**ASSIGNMENT:**
Although the records contain pictures, repeat only the text of every line exactly.

(Collected data)

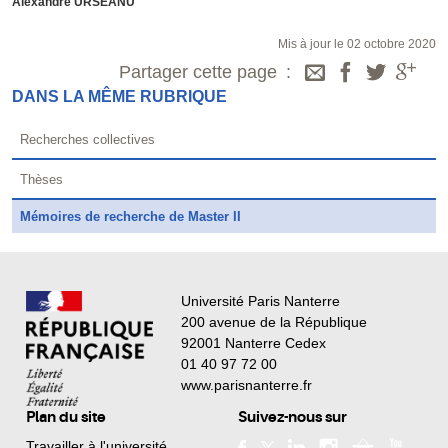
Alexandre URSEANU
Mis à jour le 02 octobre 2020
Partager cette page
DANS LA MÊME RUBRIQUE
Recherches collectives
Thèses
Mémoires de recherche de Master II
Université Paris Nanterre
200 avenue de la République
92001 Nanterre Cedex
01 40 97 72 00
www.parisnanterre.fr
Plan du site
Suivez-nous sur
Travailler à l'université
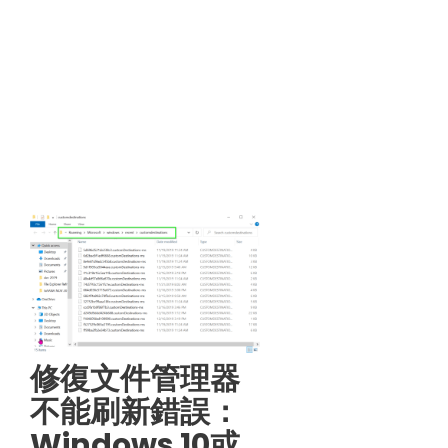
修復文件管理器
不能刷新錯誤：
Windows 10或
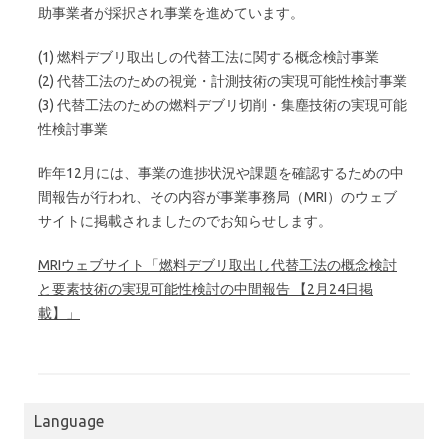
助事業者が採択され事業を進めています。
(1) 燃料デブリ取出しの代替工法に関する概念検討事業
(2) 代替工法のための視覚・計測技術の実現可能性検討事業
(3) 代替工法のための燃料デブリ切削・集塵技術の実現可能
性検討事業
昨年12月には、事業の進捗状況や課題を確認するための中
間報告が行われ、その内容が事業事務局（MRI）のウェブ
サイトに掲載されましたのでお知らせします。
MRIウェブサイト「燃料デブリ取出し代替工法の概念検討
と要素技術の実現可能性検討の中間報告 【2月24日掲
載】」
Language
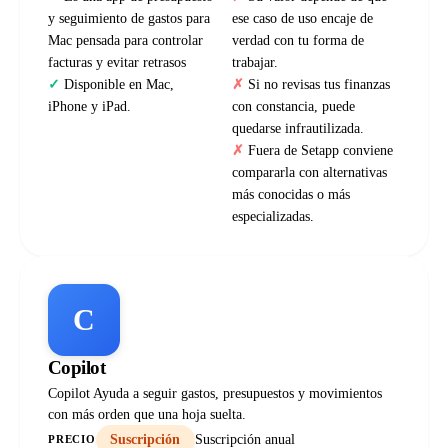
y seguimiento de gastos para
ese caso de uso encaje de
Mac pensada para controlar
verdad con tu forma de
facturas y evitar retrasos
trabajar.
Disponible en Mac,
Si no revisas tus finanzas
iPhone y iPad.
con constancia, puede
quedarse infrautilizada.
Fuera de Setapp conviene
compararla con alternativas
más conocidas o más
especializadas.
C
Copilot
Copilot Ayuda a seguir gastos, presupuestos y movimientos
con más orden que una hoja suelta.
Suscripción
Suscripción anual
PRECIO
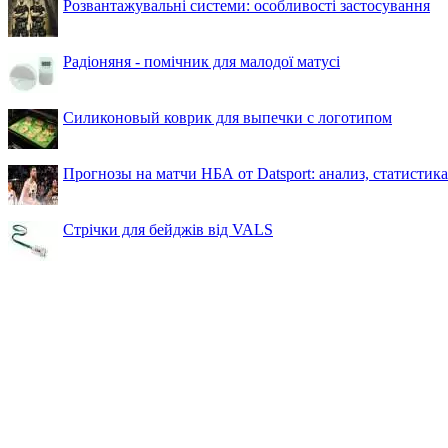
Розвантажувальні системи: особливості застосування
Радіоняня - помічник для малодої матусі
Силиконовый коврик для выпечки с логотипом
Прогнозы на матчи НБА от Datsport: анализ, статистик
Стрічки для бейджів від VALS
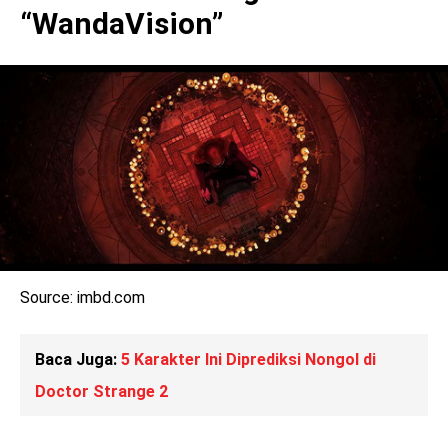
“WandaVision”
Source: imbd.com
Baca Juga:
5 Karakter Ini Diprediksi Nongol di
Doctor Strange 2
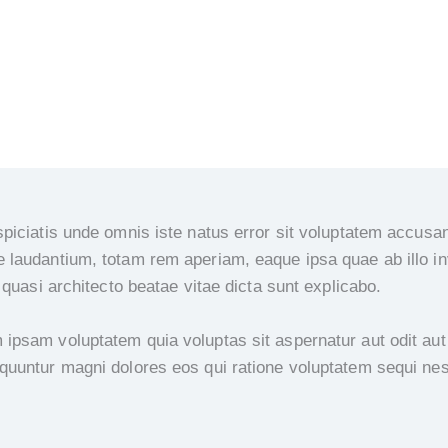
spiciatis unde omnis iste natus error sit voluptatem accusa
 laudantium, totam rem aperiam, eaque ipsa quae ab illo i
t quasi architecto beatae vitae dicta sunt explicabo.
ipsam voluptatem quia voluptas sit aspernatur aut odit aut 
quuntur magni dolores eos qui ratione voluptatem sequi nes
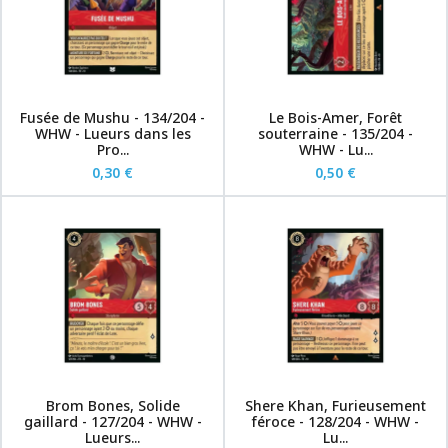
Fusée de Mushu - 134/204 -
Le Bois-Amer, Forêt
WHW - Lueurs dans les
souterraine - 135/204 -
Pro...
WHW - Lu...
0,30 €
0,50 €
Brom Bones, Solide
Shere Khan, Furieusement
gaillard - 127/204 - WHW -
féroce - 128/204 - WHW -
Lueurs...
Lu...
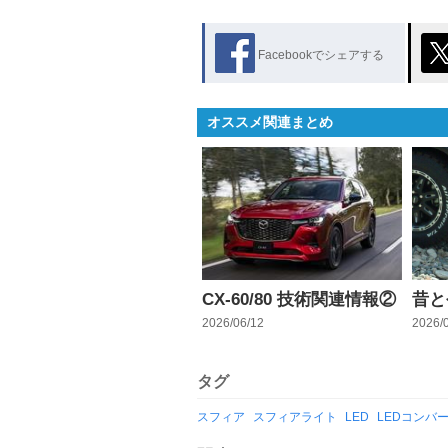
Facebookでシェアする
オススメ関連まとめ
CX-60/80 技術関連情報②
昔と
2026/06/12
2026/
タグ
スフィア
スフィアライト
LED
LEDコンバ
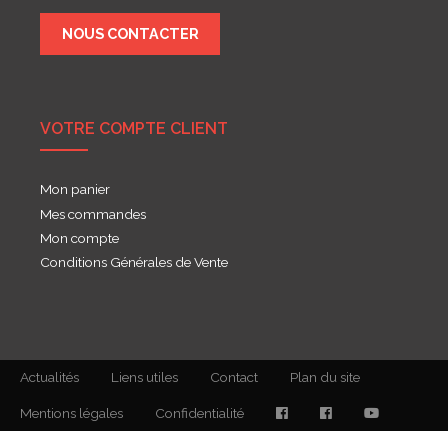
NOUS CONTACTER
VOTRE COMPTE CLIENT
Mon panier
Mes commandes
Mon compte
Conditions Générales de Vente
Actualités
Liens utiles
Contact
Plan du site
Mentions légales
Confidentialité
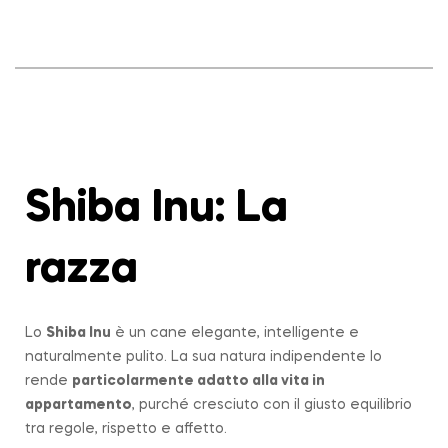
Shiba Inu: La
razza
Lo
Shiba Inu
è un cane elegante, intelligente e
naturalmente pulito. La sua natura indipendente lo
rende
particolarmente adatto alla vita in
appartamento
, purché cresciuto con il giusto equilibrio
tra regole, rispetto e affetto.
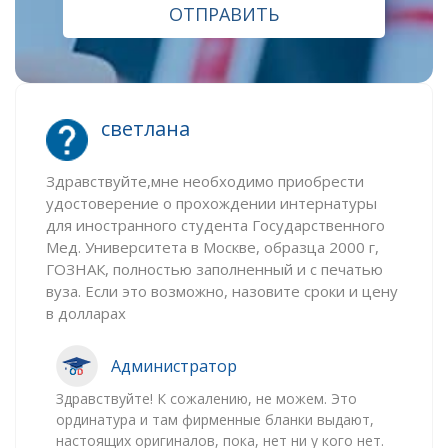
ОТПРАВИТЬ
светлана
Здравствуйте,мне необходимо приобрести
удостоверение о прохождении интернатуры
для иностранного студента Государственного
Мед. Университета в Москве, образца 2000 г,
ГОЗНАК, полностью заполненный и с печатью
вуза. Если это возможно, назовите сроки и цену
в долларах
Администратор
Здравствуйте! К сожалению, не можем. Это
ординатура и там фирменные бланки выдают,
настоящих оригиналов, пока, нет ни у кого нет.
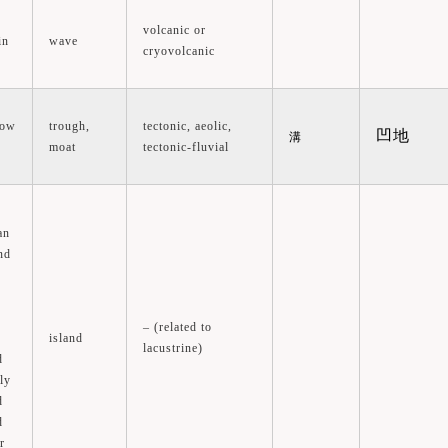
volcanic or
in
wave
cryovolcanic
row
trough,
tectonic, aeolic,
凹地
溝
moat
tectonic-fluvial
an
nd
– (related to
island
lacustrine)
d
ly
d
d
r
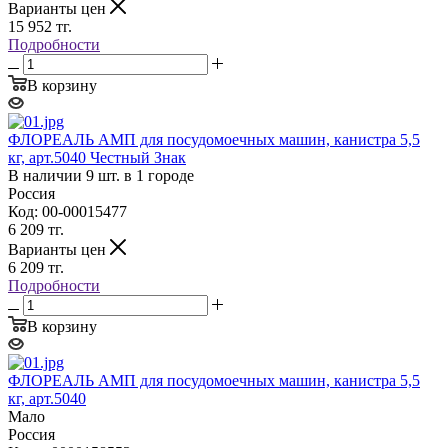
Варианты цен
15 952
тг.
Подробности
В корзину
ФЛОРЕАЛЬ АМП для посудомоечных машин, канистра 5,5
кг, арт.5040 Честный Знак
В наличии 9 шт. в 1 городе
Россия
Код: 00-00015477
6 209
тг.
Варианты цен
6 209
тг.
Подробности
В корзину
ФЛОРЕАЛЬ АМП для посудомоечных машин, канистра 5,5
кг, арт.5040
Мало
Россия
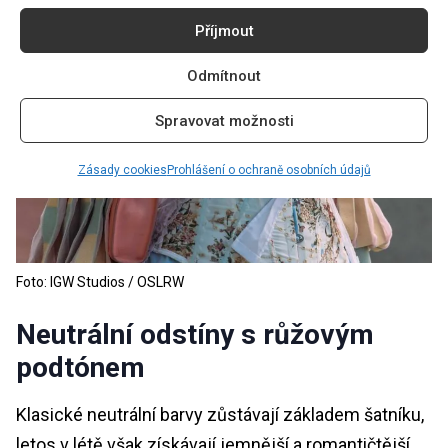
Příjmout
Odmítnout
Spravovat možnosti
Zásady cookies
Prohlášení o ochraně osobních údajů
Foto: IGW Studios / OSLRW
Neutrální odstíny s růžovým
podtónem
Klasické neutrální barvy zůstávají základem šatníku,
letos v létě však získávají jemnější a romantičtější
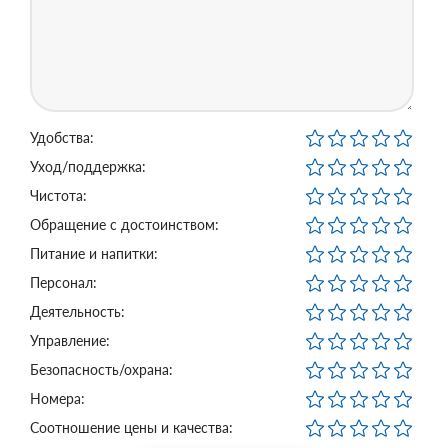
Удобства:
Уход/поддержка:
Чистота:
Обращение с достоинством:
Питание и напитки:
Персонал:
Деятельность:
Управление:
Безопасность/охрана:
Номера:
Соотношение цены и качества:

**FINISHED TASK:**
Alexandre URSEANU
Mis à jour le 02 octobre 2020
Partager cette page
DANS LA MÊME RUBRIQUE
Recherches collectives
Thèses
Mémoires de recherche de Master II
Université Paris Nanterre
200 avenue de la République
92001 Nanterre Cedex
01 40 97 72 00
www.parisnanterre.fr
Plan du site
Suivez-nous sur
Travailler à l'université
修復文件管理器
不能刷新錯誤：
Windows 10或
助事業者が採択され事業を進めています。
(1) 燃料デブリ取出しの代替工法に関する概念検討事業
(2) 代替工法のための視覚・計測技術の実現可能性検討事業
(3) 代替工法のための燃料デブリ切削・集塵技術の実現可能
性検討事業
昨年12月には、事業の進捗状況や課題を確認するための中
間報告が行われ、その内容が事業事務局（MRI）のウェブ
サイトに掲載されましたのでお知らせします。
MRIウェブサイト「燃料デブリ取出し代替工法の概念検討
と要素技術の実現可能性検討の中間報告 【2月24日掲
載】」
Language
y seguimiento de gastos para
ese caso de uso encaje de
Mac pensada para controlar
verdad con tu forma de
facturas y evitar retrasos
trabajar.
Disponible en Mac,
Si no revisas tus finanzas
iPhone y iPad.
con constancia, puede
quedarse infrautilizada.
Fuera de Setapp conviene
compararla con alternativas
más conocidas o más
especializadas.
C
Copilot
Copilot Ayuda a seguir gastos, presupuestos y movimientos
con más orden que una hoja suelta.
Suscripción
Suscripción anual
PRECIO
Розвантажувальні системи: особливості застосування
Радіоняня - помічник для малодої матусі
Силиконовый коврик для выпечки с логотипом
Прогнозы на матчи НБА от Datsport: анализ, статистик
Стрічки для бейджів від VALS
“WandaVision”
Source: imbd.com
Baca Juga:
5 Karakter Ini Diprediksi Nongol di
Doctor Strange 2
spiciatis unde omnis iste natus error sit voluptatem accusa
 laudantium, totam rem aperiam, eaque ipsa quae ab illo i
t quasi architecto beatae vitae dicta sunt explicabo.
ipsam voluptatem quia voluptas sit aspernatur aut odit aut 
quuntur magni dolores eos qui ratione voluptatem sequi nes
Fusée de Mushu - 134/204 -
Le Bois-Amer, Forêt
WHW - Lueurs dans les
souterraine - 135/204 -
Pro...
WHW - Lu...
0,30 €
0,50 €
Brom Bones, Solide
Shere Khan, Furieusement
gaillard - 127/204 - WHW -
féroce - 128/204 - WHW -
Lueurs...
Lu...
Facebookでシェアする
オススメ関連まとめ
CX-60/80 技術関連情報②
昔と
2026/06/12
2026/
タグ
スフィア
スフィアライト
LED
LEDコンバ
NOUS CONTACTER
VOTRE COMPTE CLIENT
Mon panier
Mes commandes
Mon compte
Conditions Générales de Vente
Actualités
Liens utiles
Contact
Plan du site
Mentions légales
Confidentialité
Shiba Inu: La
razza
Lo
Shiba Inu
è un cane elegante, intelligente e
naturalmente pulito. La sua natura indipendente lo
rende
particolarmente adatto alla vita in
appartamento
, purché cresciuto con il giusto equilibrio
tra regole, rispetto e affetto.
ОТПРАВИТЬ
светлана
Здравствуйте,мне необходимо приобрести
удостоверение о прохождении интернатуры
для иностранного студента Государственного
Мед. Университета в Москве, образца 2000 г,
ГОЗНАК, полностью заполненный и с печатью
вуза. Если это возможно, назовите сроки и цену
в долларах
Администратор
Здравствуйте! К сожалению, не можем. Это
ординатура и там фирменные бланки выдают,
настоящих оригиналов, пока, нет ни у кого нет.
volcanic or
in
wave
cryovolcanic
row
trough,
tectonic, aeolic,
凹地
溝
moat
tectonic-fluvial
an
nd
– (related to
island
lacustrine)
d
ly
d
d
r
Варианты цен
15 952
тг.
Подробности
В корзину
ФЛОРЕАЛЬ АМП для посудомоечных машин, канистра 5,5
кг, арт.5040 Честный Знак
В наличии 9 шт. в 1 городе
Россия
Код: 00-00015477
6 209
тг.
Варианты цен
6 209
тг.
Подробности
В корзину
ФЛОРЕАЛЬ АМП для посудомоечных машин, канистра 5,5
кг, арт.5040
Мало
Россия
Příjmout
Odmítnout
Spravovat možnosti
Zásady cookies
Prohlášení o ochraně osobních údajů
Foto: IGW Studios / OSLRW
Neutrální odstíny s růžovým
podtónem
Klasické neutrální barvy zůstávají základem šatníku,
letos v létě však získávají jemnější a romantičtější
Удобства:
Уход/поддержка:
Чистота:
Обращение с достоинством:
Питание и напитки:
Персонал:
Деятельность:
Управление:
Безопасность/охрана:
Номера:
Соотношение цены и качества:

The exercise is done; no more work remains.